Bizim yayımladığımız belge, bu belgenin altında imzası bulunan Albay’ın dönem arkadaşı olan Ergenekon sanığı eski bir subayın ofisinde bulundu.
Ve, devlet kayıtlarına girdi.
Bugün bir başka haberimizde göreceğiniz gibi “anaokullarını, devlet dairesindeki peruklu kadınları, Kuran kursu olduğundan kuşkulanılan evlerdeki Kuran’ı” takip eden “Jandarma İstihbarat”, devlet kayıtlarına geçen bu belgeyi nasıl görmedi?
Askeri bu kadar yakından ilgilendiren bir belgenin, askerî istihbarat tarafından fark edilmemesi, fark edildiyse “komutanlara” rapor edilmemesi ne anlama geliyor?
Bir gazetenin eline geçebilen belge, Genelkurmay İstihbaratı’nın eline geçmedi mi?
Geçmediyse, nasıl geçmedi?
Geçtiyse, niye komutanların bundan haberi yok?
İncelemenin başlatılması için bir gazetenin bunu yayımlaması mı gerekiyordu?
Şu anda devlet dosyalarında bulunan böyle bir belge karşısında Genelkurmay nasıl bu kadar habersiz yakalanabiliyor?
Neredeyse ülkenin yarısını fişlemek için çalıştığını daha önce belgelerle açıkladığımız Silahlı Kuvvetler, kendi işi dışındaki meselelere fazla daldığı için mi kendisini böylesine ilgilendiren işlerin farkına varamıyor?
Yoksa...
Ordunun istihbarat birimleri bu “belgeyi” çoktan biliyorlardı da “o belgeyi hazırlayanlarla” işbirliği yapıp bunu komutanlarından mı sakladılar?
Yoksa...
Komutanlar bunu zaten biliyorlardı da bugün “bilmiyormuş” gibi mi yapıyorlar?
Hangisi doğru bunların?
Genelkurmay’ın sanırım bunları da açıklaması gerekiyor.
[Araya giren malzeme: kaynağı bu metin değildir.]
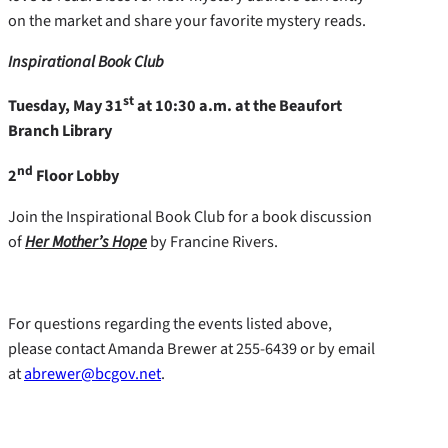
on the market and share your favorite mystery reads.
Inspirational Book Club
st
Tuesday, May 31
at 10:30 a.m. at the Beaufort
Branch Library
nd
2
Floor Lobby
Join the Inspirational Book Club for a book discussion
of
Her Mother’s Hope
by Francine Rivers.
For questions regarding the events listed above,
please contact Amanda Brewer at 255-6439 or by email
at
abrewer@bcgov.net
.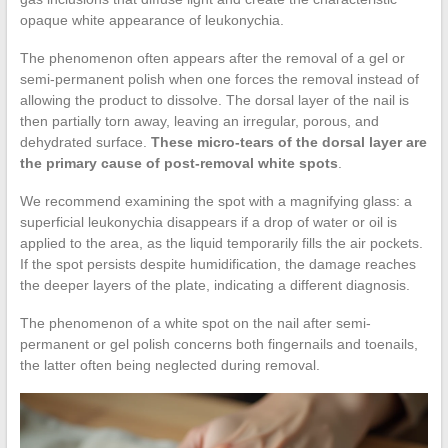
opaque white appearance of leukonychia.
The phenomenon often appears after the removal of a gel or
semi-permanent polish when one forces the removal instead of
allowing the product to dissolve. The dorsal layer of the nail is
then partially torn away, leaving an irregular, porous, and
dehydrated surface.
These micro-tears of the dorsal layer are
the primary cause of post-removal white spots
.
We recommend examining the spot with a magnifying glass: a
superficial leukonychia disappears if a drop of water or oil is
applied to the area, as the liquid temporarily fills the air pockets.
If the spot persists despite humidification, the damage reaches
the deeper layers of the plate, indicating a different diagnosis.
The phenomenon of a white spot on the nail after semi-
permanent or gel polish concerns both fingernails and toenails,
the latter often being neglected during removal.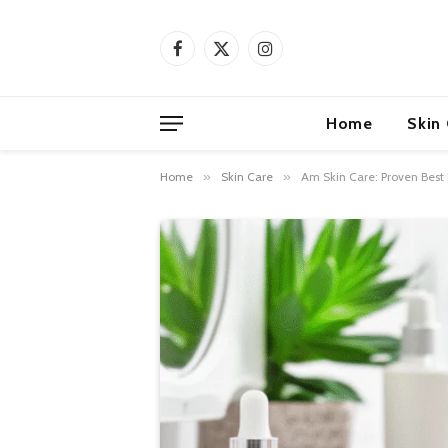
Facebook
X
Instagram
(Twitter)
Home
Skin
Home
»
Skin Care
»
Am Skin Care: Proven Best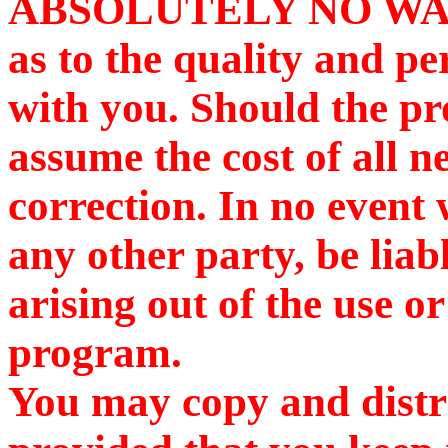
ABSOLUTELY NO WARR
as to the quality and p
with you. Should the pr
assume the cost of all n
correction. In no event 
any other party, be lia
arising out of the use or
program.
You may copy and distr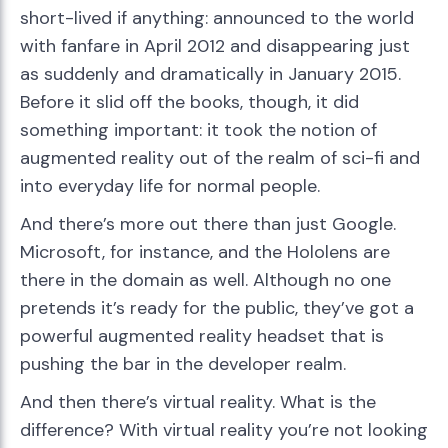
short-lived if anything: announced to the world
with fanfare in April 2012 and disappearing just
as suddenly and dramatically in January 2015.
Before it slid off the books, though, it did
something important: it took the notion of
augmented reality out of the realm of sci-fi and
into everyday life for normal people.
And there’s more out there than just Google.
Microsoft, for instance, and the Hololens are
there in the domain as well. Although no one
pretends it’s ready for the public, they’ve got a
powerful augmented reality headset that is
pushing the bar in the developer realm.
And then there’s virtual reality. What is the
difference? With virtual reality you’re not looking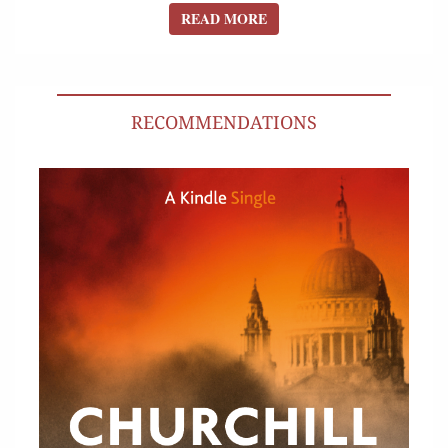
READ MORE
READ MORE
RECOMMENDATIONS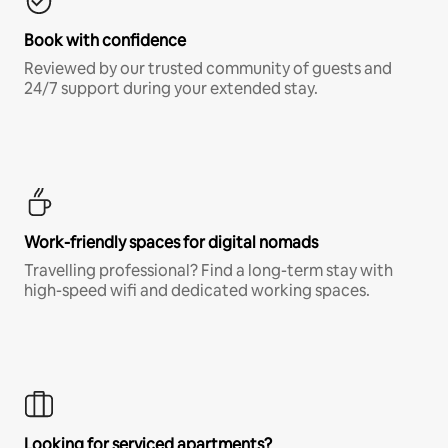
Book with confidence
Reviewed by our trusted community of guests and
24/7 support during your extended stay.
Work-friendly spaces for digital nomads
Travelling professional? Find a long-term stay with
high-speed wifi and dedicated working spaces.
Looking for serviced apartments?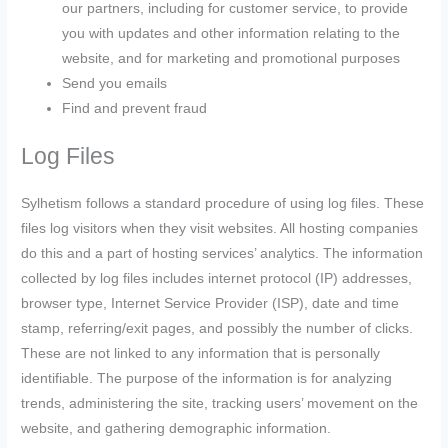
our partners, including for customer service, to provide
you with updates and other information relating to the
website, and for marketing and promotional purposes
Send you emails
Find and prevent fraud
Log Files
Sylhetism follows a standard procedure of using log files. These
files log visitors when they visit websites. All hosting companies
do this and a part of hosting services’ analytics. The information
collected by log files includes internet protocol (IP) addresses,
browser type, Internet Service Provider (ISP), date and time
stamp, referring/exit pages, and possibly the number of clicks.
These are not linked to any information that is personally
identifiable. The purpose of the information is for analyzing
trends, administering the site, tracking users’ movement on the
website, and gathering demographic information.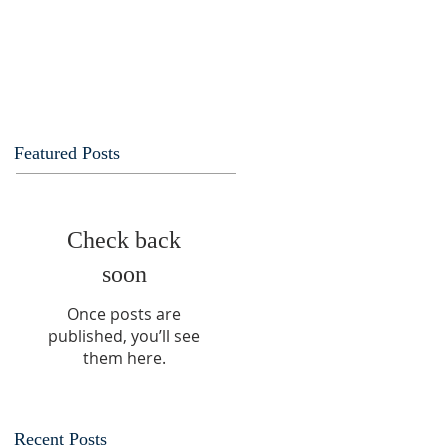
Featured Posts
Check back
soon
Once posts are
published, you’ll see
them here.
Recent Posts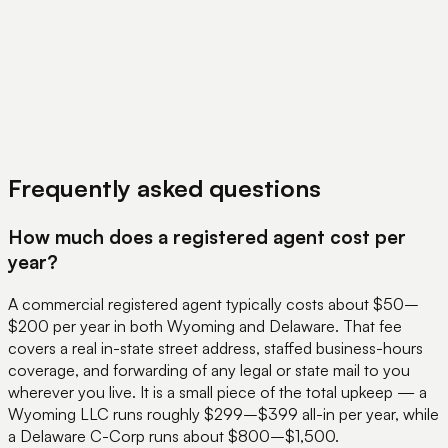
View Pricing
Book a Demo
Frequently asked questions
How much does a registered agent cost per
year?
A commercial registered agent typically costs about $50–
$200 per year in both Wyoming and Delaware. That fee
covers a real in-state street address, staffed business-hours
coverage, and forwarding of any legal or state mail to you
wherever you live. It is a small piece of the total upkeep — a
Wyoming LLC runs roughly $299–$399 all-in per year, while
a Delaware C-Corp runs about $800–$1,500.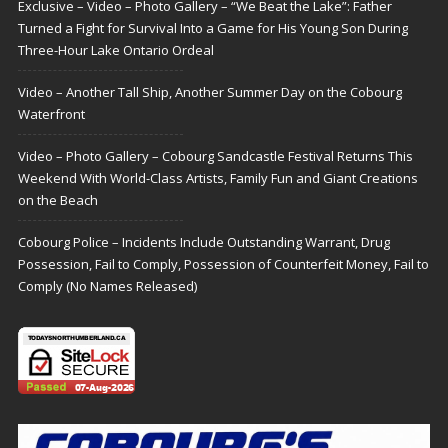
Exclusive – Video – Photo Gallery – “We Beat the Lake”: Father
Turned a Fight for Survival Into a Game for His Young Son During
Three-Hour Lake Ontario Ordeal
Video – Another Tall Ship, Another Summer Day on the Cobourg
Waterfront
Video – Photo Gallery – Cobourg Sandcastle Festival Returns This
Weekend With World-Class Artists, Family Fun and Giant Creations
on the Beach
Cobourg Police – Incidents Include Outstanding Warrant, Drug
Possession, Fail to Comply, Possession of Counterfeit Money, Fail to
Comply (No Names Released)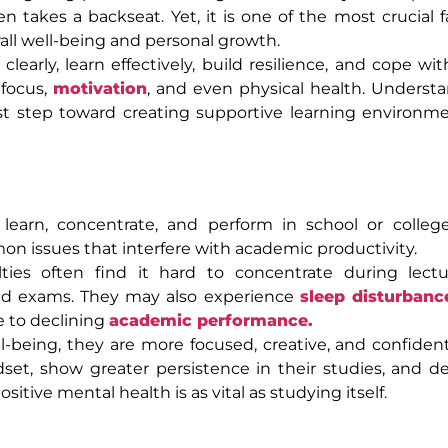
n takes a backseat. Yet, it is one of the most crucial f
all well-being and personal growth.
arly, learn effectively, build resilience, and cope wi
 focus,
motivation
, and even physical health. Underst
irst step toward creating supportive learning environ
learn, concentrate, and perform in school or colleg
n issues that interfere with academic productivity.
ties often find it hard to concentrate during lectur
and exams. They may also experience
sleep disturbanc
 to declining
academic performance.
being, they are more focused, creative, and confiden
set, show greater persistence in their studies, and 
ive mental health is as vital as studying itself.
Bu konuda “yayın yasağı” getirmek yerine bu konuların üstüne açıkça gitmek Genelkurmay için de ülke için de daha hayırlı olur.
Bu belgenin altında, daha önce bir başka “andıçın” altında da imzasına rastlanan bir albayın imzası bulunuyor.
O “imzanın” gerçek olup olmadığını anlamak o kadar zor olmasa gerek.
Eğer o belge, bazılarının ima etmeye çalıştığı gibi “sahte” ise bunu kimin yaptığını bulmak da çok güç değil.
Ofisinde o belge bulunan Ergenekon sanığı ile o belgeyi bulan polislere bunu sorarsınız.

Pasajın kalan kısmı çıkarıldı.